**Supplied material**
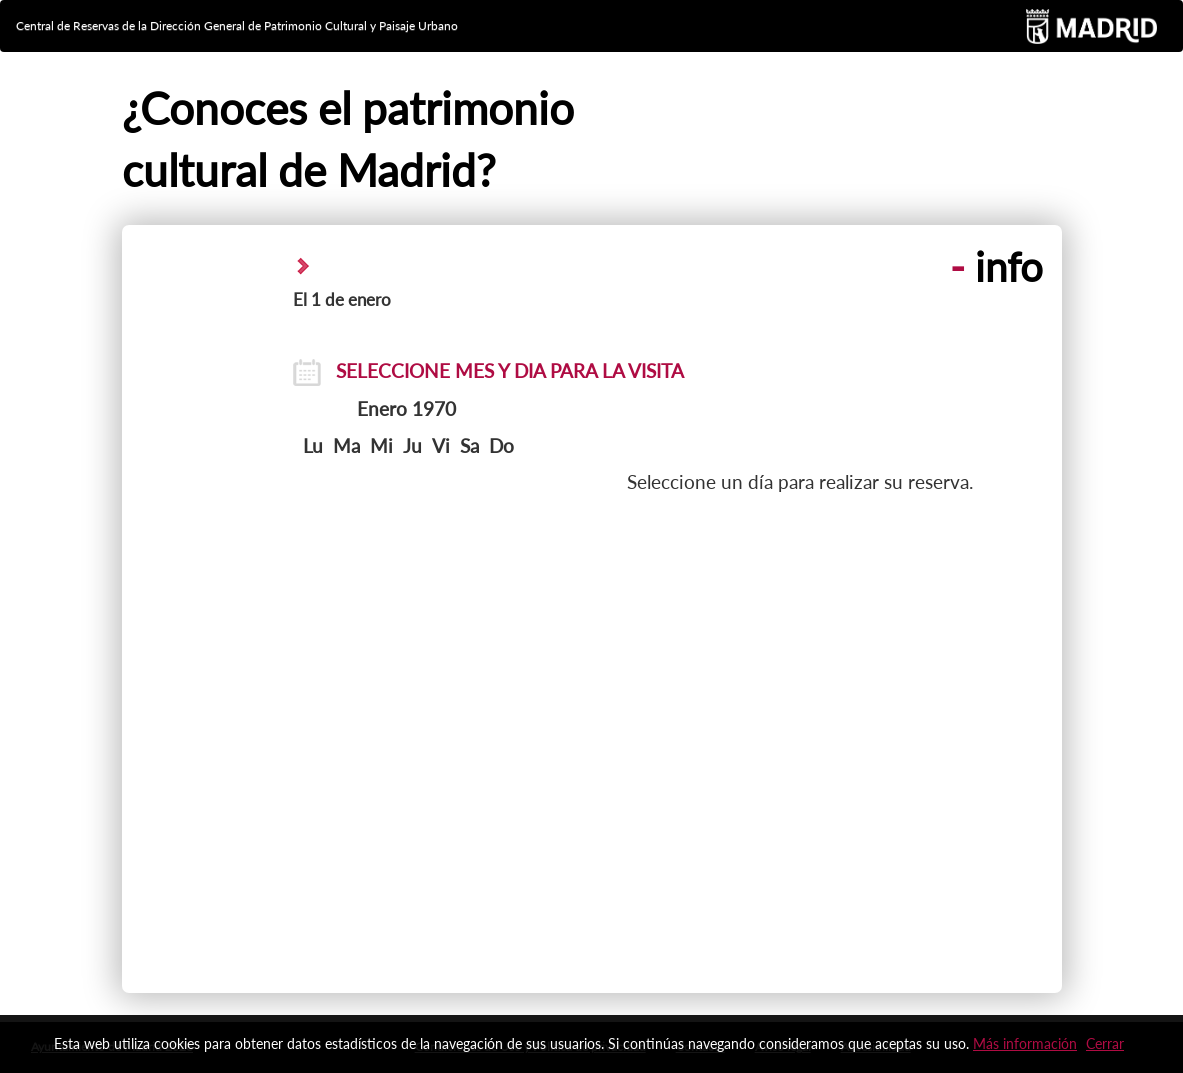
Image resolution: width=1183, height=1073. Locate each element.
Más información (1025, 1043)
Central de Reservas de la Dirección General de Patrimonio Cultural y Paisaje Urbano (237, 25)
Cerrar (1105, 1043)
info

**Aim of the exercise**
Skip the pictures, then write out every entry exactly.

**Solution**
Image resolution: width=1183, height=1073. Locate each element.
Más información (1025, 1043)
Central de Reservas de la Dirección General de Patrimonio Cultural y Paisaje Urbano (237, 25)
Cerrar (1105, 1043)
info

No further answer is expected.